• EXERCISE:
Without carrying over a single picture, write out the records below exactly.

Records drawn from a dataset:
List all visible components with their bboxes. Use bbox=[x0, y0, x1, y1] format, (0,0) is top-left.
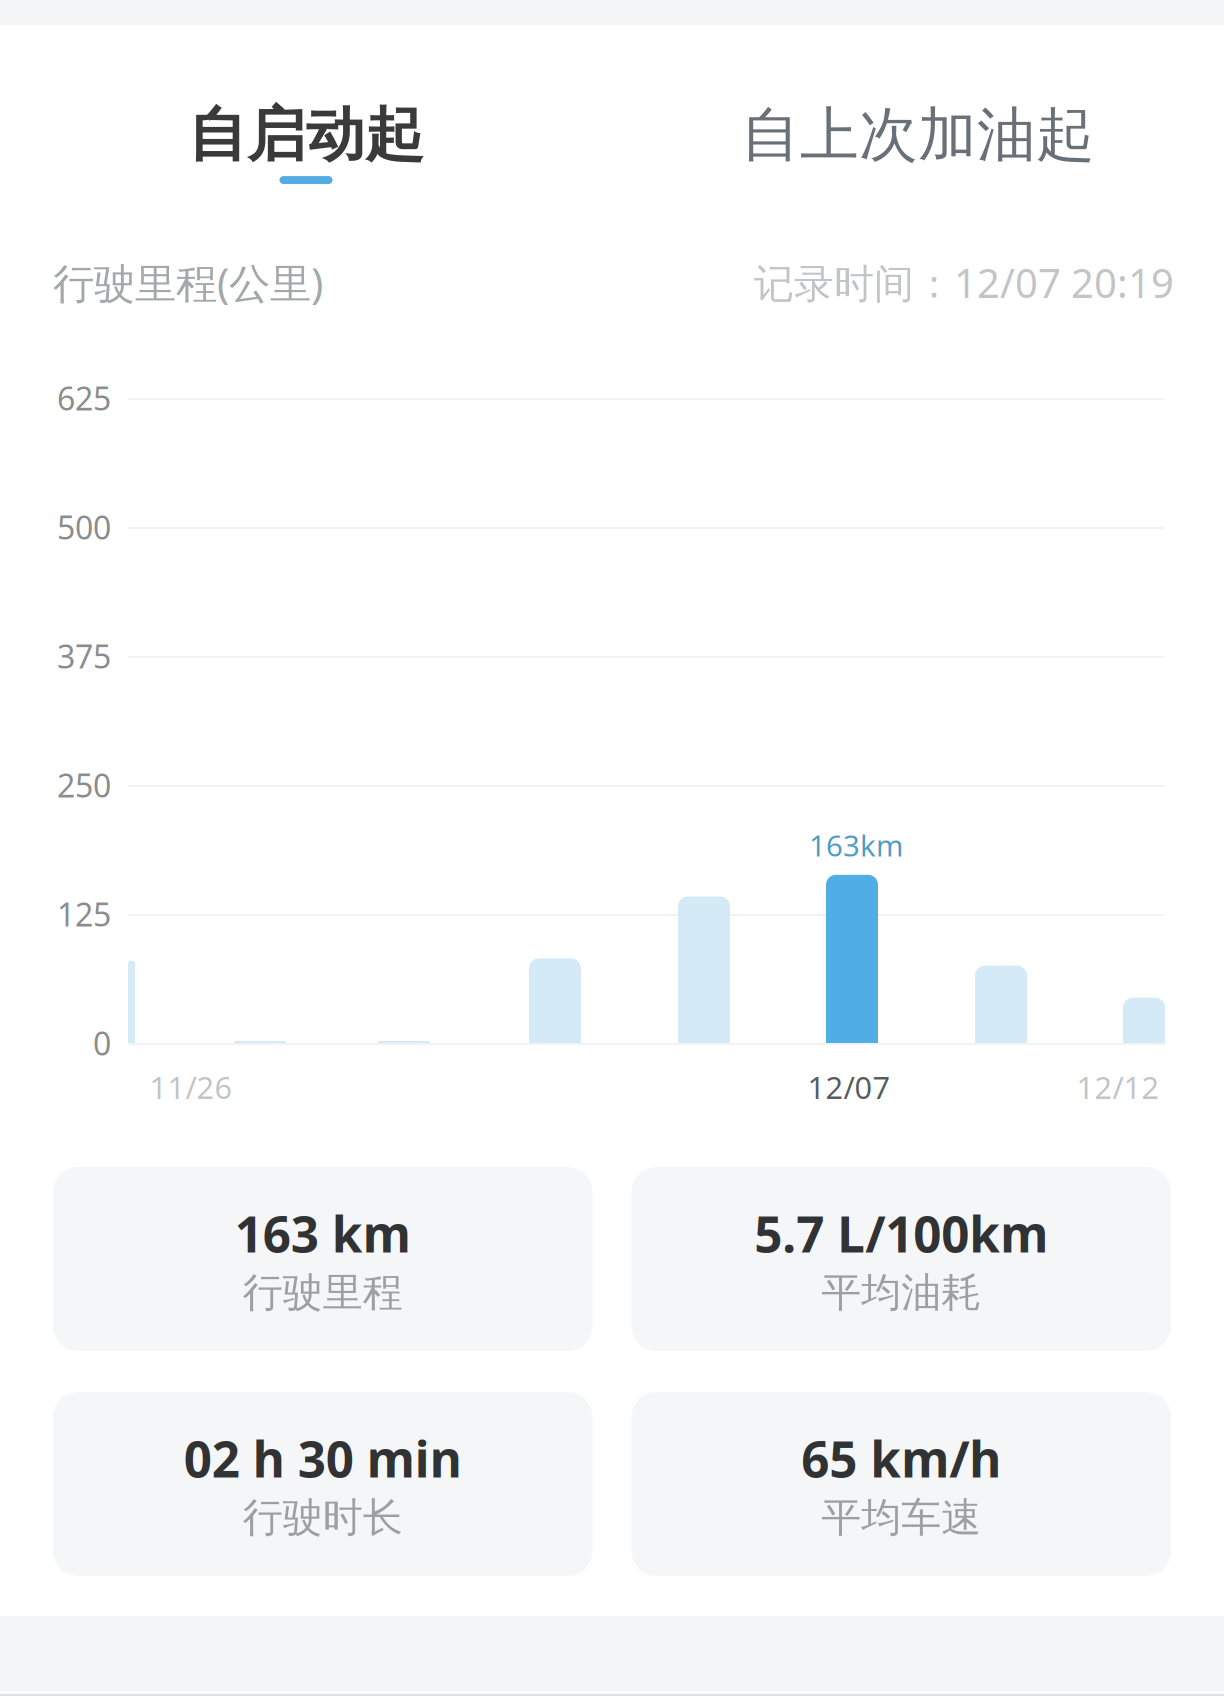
staticText: 12/07 bbox=[808, 1067, 890, 1107]
staticText: 65 km/h bbox=[801, 1426, 1001, 1491]
staticText: 02 h 30 min bbox=[184, 1426, 462, 1491]
button[interactable]: 65 km/h bbox=[632, 1392, 1171, 1576]
staticText: 375 bbox=[57, 635, 111, 677]
staticText: 500 bbox=[57, 506, 111, 548]
button[interactable]: 163 km bbox=[53, 1167, 592, 1351]
staticText: 163km bbox=[809, 826, 903, 864]
staticText: 12/12 bbox=[1076, 1067, 1160, 1107]
staticText: 平均车速 bbox=[821, 1493, 981, 1542]
button[interactable]: 02 h 30 min bbox=[53, 1392, 592, 1576]
staticText: 5.7 L/100km bbox=[754, 1201, 1048, 1266]
staticText: 0 bbox=[93, 1022, 111, 1064]
staticText: 11/26 bbox=[150, 1067, 232, 1107]
staticText: 625 bbox=[57, 377, 111, 419]
button[interactable]: 自启动起 bbox=[0, 95, 612, 188]
staticText: 记录时间：12/07 20:19 bbox=[754, 256, 1174, 309]
staticText: 250 bbox=[57, 764, 111, 806]
staticText: 行驶里程(公里) bbox=[53, 255, 323, 310]
staticText: 平均油耗 bbox=[821, 1268, 981, 1317]
staticText: 行驶里程 bbox=[243, 1268, 403, 1317]
staticText: 163 km bbox=[235, 1201, 411, 1266]
staticText: 行驶时长 bbox=[243, 1493, 403, 1542]
staticText: 自启动起 bbox=[188, 99, 424, 171]
staticText: 自上次加油起 bbox=[741, 99, 1095, 171]
button[interactable]: 5.7 L/100km bbox=[632, 1167, 1171, 1351]
button[interactable]: 自上次加油起 bbox=[612, 95, 1224, 188]
staticText: 125 bbox=[57, 893, 111, 935]
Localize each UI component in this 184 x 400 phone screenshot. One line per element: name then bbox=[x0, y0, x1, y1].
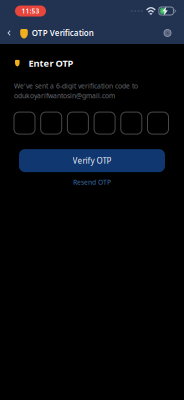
staticText: odukoyarifwantosin@gmail.com bbox=[14, 91, 115, 100]
staticText: We've sent a 6-digit verification code t… bbox=[14, 81, 138, 90]
button[interactable]: Resend OTP bbox=[19, 175, 165, 189]
staticText: Verify OTP bbox=[72, 155, 112, 166]
staticText: Resend OTP bbox=[73, 178, 111, 187]
button[interactable]: Verify OTP bbox=[19, 149, 165, 172]
staticText: OTP Verification bbox=[32, 28, 94, 38]
staticText: 11:53 bbox=[22, 7, 40, 16]
button[interactable]: Back bbox=[0, 22, 20, 44]
button[interactable]: Help bbox=[158, 22, 177, 44]
staticText: Enter OTP bbox=[29, 57, 74, 69]
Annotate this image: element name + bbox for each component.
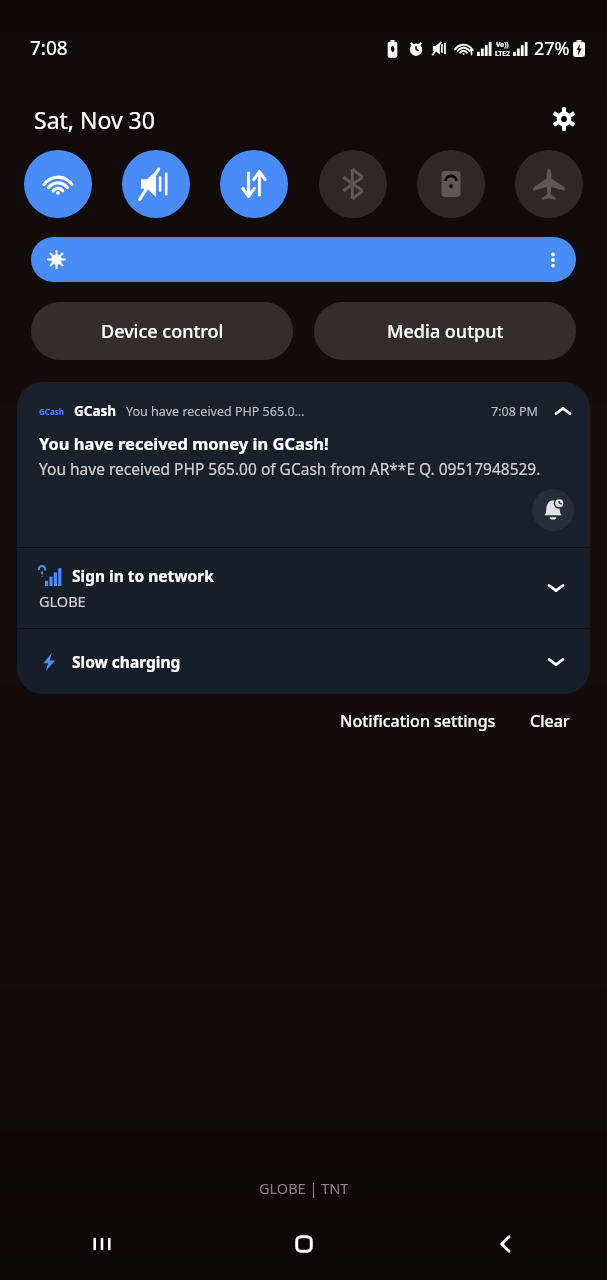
button[interactable]: Slow charging xyxy=(17,629,590,694)
staticText: Media output xyxy=(387,319,504,344)
staticText: GCash xyxy=(39,406,64,417)
button[interactable]: Snooze notification xyxy=(532,489,574,531)
button[interactable]: Mobile data xyxy=(220,150,288,218)
button[interactable]: Clear xyxy=(524,702,576,740)
staticText: Slow charging xyxy=(72,651,181,672)
button[interactable]: Mute xyxy=(122,150,190,218)
other: Collapse xyxy=(552,400,574,422)
staticText: Sign in to network xyxy=(72,565,214,586)
button[interactable]: Notification settings xyxy=(334,702,502,740)
button[interactable]: Settings xyxy=(543,98,585,140)
button[interactable]: Home xyxy=(203,1208,405,1280)
button[interactable]: Lock xyxy=(417,150,485,218)
button[interactable]: GCash xyxy=(17,382,590,547)
staticText: You have received PHP 565.00 of GCash fr… xyxy=(126,403,308,420)
button[interactable]: Wi-Fi xyxy=(24,150,92,218)
other: Expand xyxy=(545,651,567,673)
staticText: GLOBE xyxy=(39,591,86,611)
other: Expand xyxy=(545,577,567,599)
button[interactable] xyxy=(31,237,576,282)
staticText: 7:08 PM xyxy=(491,403,538,420)
button[interactable]: Media output xyxy=(314,302,576,360)
staticText: Sat, Nov 30 xyxy=(34,104,155,135)
button[interactable]: Bluetooth xyxy=(319,150,387,218)
button[interactable]: Recents xyxy=(0,1208,203,1280)
staticText: 7:08 xyxy=(30,35,68,61)
staticText: GLOBE | TNT xyxy=(259,1178,349,1198)
staticText: Device control xyxy=(101,319,224,344)
staticText: Clear xyxy=(530,710,570,732)
staticText: You have received PHP 565.00 of GCash fr… xyxy=(39,458,541,479)
button[interactable]: Back xyxy=(405,1208,607,1280)
staticText: Vo)) xyxy=(496,40,509,49)
staticText: You have received money in GCash! xyxy=(39,432,329,454)
staticText: Notification settings xyxy=(340,710,496,732)
staticText: LTE2 xyxy=(495,49,510,58)
staticText: 27% xyxy=(534,36,570,61)
staticText: GCash xyxy=(74,402,117,420)
button[interactable]: Airplane mode xyxy=(515,150,583,218)
button[interactable]: Device control xyxy=(31,302,293,360)
button[interactable]: Sign in to network xyxy=(17,548,590,628)
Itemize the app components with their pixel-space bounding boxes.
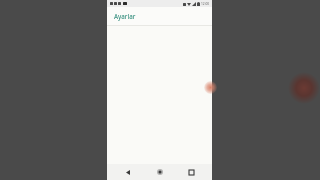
- button[interactable]: Back: [117, 164, 139, 180]
- button[interactable]: Home: [149, 164, 171, 180]
- button[interactable]: Recents: [180, 164, 202, 180]
- button[interactable]: Add: [204, 81, 217, 94]
- staticText: Ayarlar: [114, 12, 136, 20]
- staticText: 12:00: [201, 2, 210, 6]
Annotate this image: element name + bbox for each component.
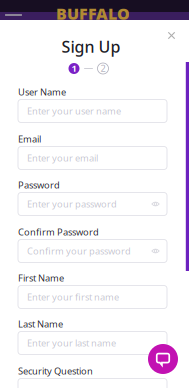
staticText: 2	[100, 62, 106, 74]
staticText: Confirm Password	[18, 226, 99, 238]
staticText: BUFFALO	[56, 3, 130, 24]
staticText: Enter your email	[27, 152, 98, 164]
staticText: Enter your first name	[27, 291, 119, 303]
staticText: Password	[18, 179, 60, 191]
staticText: Security Question	[18, 365, 93, 377]
staticText: Enter your last name	[27, 337, 116, 349]
staticText: Enter your password	[27, 198, 117, 210]
staticText: 1	[72, 62, 76, 74]
staticText: Last Name	[18, 318, 63, 330]
staticText: User Name	[18, 86, 66, 98]
staticText: Email	[18, 133, 41, 145]
button[interactable]: Open chat	[148, 344, 178, 374]
staticText: Confirm your password	[27, 245, 131, 257]
staticText: Sign Up	[62, 36, 120, 57]
staticText: First Name	[18, 272, 64, 284]
staticText: Enter your user name	[27, 105, 121, 117]
button[interactable]: Close	[164, 28, 180, 44]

• RESPONSE BELOW:
List all visible components with their bboxes. Use bbox=[x0, y0, x1, y1] format, (0,0) is top-left.
staticText: 12/07 bbox=[808, 1067, 890, 1107]
staticText: 65 km/h bbox=[801, 1426, 1001, 1491]
staticText: 02 h 30 min bbox=[184, 1426, 462, 1491]
button[interactable]: 65 km/h bbox=[632, 1392, 1171, 1576]
staticText: 375 bbox=[57, 635, 111, 677]
staticText: 500 bbox=[57, 506, 111, 548]
button[interactable]: 163 km bbox=[53, 1167, 592, 1351]
staticText: 163km bbox=[809, 826, 903, 864]
staticText: 12/12 bbox=[1076, 1067, 1160, 1107]
staticText: 平均车速 bbox=[821, 1493, 981, 1542]
button[interactable]: 02 h 30 min bbox=[53, 1392, 592, 1576]
staticText: 5.7 L/100km bbox=[754, 1201, 1048, 1266]
staticText: 0 bbox=[93, 1022, 111, 1064]
staticText: 11/26 bbox=[150, 1067, 232, 1107]
staticText: 625 bbox=[57, 377, 111, 419]
button[interactable]: 自启动起 bbox=[0, 95, 612, 188]
staticText: 记录时间：12/07 20:19 bbox=[754, 256, 1174, 309]
staticText: 250 bbox=[57, 764, 111, 806]
staticText: 行驶里程(公里) bbox=[53, 255, 323, 310]
staticText: 平均油耗 bbox=[821, 1268, 981, 1317]
staticText: 行驶里程 bbox=[243, 1268, 403, 1317]
staticText: 163 km bbox=[235, 1201, 411, 1266]
staticText: 行驶时长 bbox=[243, 1493, 403, 1542]
staticText: 自启动起 bbox=[188, 99, 424, 171]
staticText: 自上次加油起 bbox=[741, 99, 1095, 171]
button[interactable]: 5.7 L/100km bbox=[632, 1167, 1171, 1351]
button[interactable]: 自上次加油起 bbox=[612, 95, 1224, 188]
staticText: 125 bbox=[57, 893, 111, 935]
Localize each UI component in this 184 x 400 phone screenshot. One line per element: name then bbox=[x0, y0, x1, y1].
staticText: odukoyarifwantosin@gmail.com bbox=[14, 91, 115, 100]
staticText: We've sent a 6-digit verification code t… bbox=[14, 81, 138, 90]
button[interactable]: Resend OTP bbox=[19, 175, 165, 189]
staticText: Verify OTP bbox=[72, 155, 112, 166]
staticText: Resend OTP bbox=[73, 178, 111, 187]
button[interactable]: Verify OTP bbox=[19, 149, 165, 172]
staticText: OTP Verification bbox=[32, 28, 94, 38]
staticText: 11:53 bbox=[22, 7, 40, 16]
button[interactable]: Back bbox=[0, 22, 20, 44]
button[interactable]: Help bbox=[158, 22, 177, 44]
staticText: Enter OTP bbox=[29, 57, 74, 69]
Annotate this image: element name + bbox for each component.
button[interactable]: Slow charging xyxy=(17,629,590,694)
staticText: Media output xyxy=(387,319,504,344)
staticText: GCash xyxy=(39,406,64,417)
button[interactable]: Snooze notification xyxy=(532,489,574,531)
button[interactable]: Mobile data xyxy=(220,150,288,218)
button[interactable]: Clear xyxy=(524,702,576,740)
staticText: Slow charging xyxy=(72,651,181,672)
button[interactable]: Mute xyxy=(122,150,190,218)
other: Collapse xyxy=(552,400,574,422)
staticText: Sign in to network xyxy=(72,565,214,586)
button[interactable]: Notification settings xyxy=(334,702,502,740)
button[interactable]: Settings xyxy=(543,98,585,140)
button[interactable]: Home xyxy=(203,1208,405,1280)
button[interactable]: Lock xyxy=(417,150,485,218)
button[interactable]: GCash xyxy=(17,382,590,547)
staticText: You have received PHP 565.00 of GCash fr… xyxy=(126,403,308,420)
button[interactable]: Wi-Fi xyxy=(24,150,92,218)
other: Expand xyxy=(545,651,567,673)
staticText: GLOBE xyxy=(39,591,86,611)
other: Expand xyxy=(545,577,567,599)
button[interactable] xyxy=(31,237,576,282)
staticText: 7:08 PM xyxy=(491,403,538,420)
button[interactable]: Media output xyxy=(314,302,576,360)
staticText: Sat, Nov 30 xyxy=(34,104,155,135)
button[interactable]: Bluetooth xyxy=(319,150,387,218)
button[interactable]: Recents xyxy=(0,1208,203,1280)
staticText: 7:08 xyxy=(30,35,68,61)
staticText: GLOBE | TNT xyxy=(259,1178,349,1198)
staticText: Device control xyxy=(101,319,224,344)
staticText: Clear xyxy=(530,710,570,732)
staticText: You have received PHP 565.00 of GCash fr… xyxy=(39,458,541,479)
button[interactable]: Back xyxy=(405,1208,607,1280)
staticText: Vo)) xyxy=(496,40,509,49)
staticText: You have received money in GCash! xyxy=(39,432,329,454)
staticText: Notification settings xyxy=(340,710,496,732)
staticText: LTE2 xyxy=(495,49,510,58)
staticText: 27% xyxy=(534,36,570,61)
staticText: GCash xyxy=(74,402,117,420)
button[interactable]: Airplane mode xyxy=(515,150,583,218)
button[interactable]: Device control xyxy=(31,302,293,360)
button[interactable]: Sign in to network xyxy=(17,548,590,628)
Itemize the app components with their pixel-space bounding boxes.
- button[interactable]: Back: [117, 164, 139, 180]
- button[interactable]: Home: [149, 164, 171, 180]
- button[interactable]: Recents: [180, 164, 202, 180]
- button[interactable]: Add: [204, 81, 217, 94]
- staticText: Ayarlar: [114, 12, 136, 20]
- staticText: 12:00: [201, 2, 210, 6]
Annotate this image: element name + bbox for each component.
staticText: 2	[100, 62, 106, 74]
staticText: Confirm Password	[18, 226, 99, 238]
staticText: BUFFALO	[56, 3, 130, 24]
staticText: Enter your email	[27, 152, 98, 164]
staticText: Enter your first name	[27, 291, 119, 303]
staticText: Password	[18, 179, 60, 191]
staticText: Security Question	[18, 365, 93, 377]
staticText: Enter your last name	[27, 337, 116, 349]
staticText: Enter your password	[27, 198, 117, 210]
staticText: 1	[72, 62, 76, 74]
staticText: Last Name	[18, 318, 63, 330]
staticText: User Name	[18, 86, 66, 98]
staticText: Email	[18, 133, 41, 145]
button[interactable]: Open chat	[148, 344, 178, 374]
staticText: Confirm your password	[27, 245, 131, 257]
staticText: Sign Up	[62, 36, 120, 57]
staticText: First Name	[18, 272, 64, 284]
staticText: Enter your user name	[27, 105, 121, 117]
button[interactable]: Close	[164, 28, 180, 44]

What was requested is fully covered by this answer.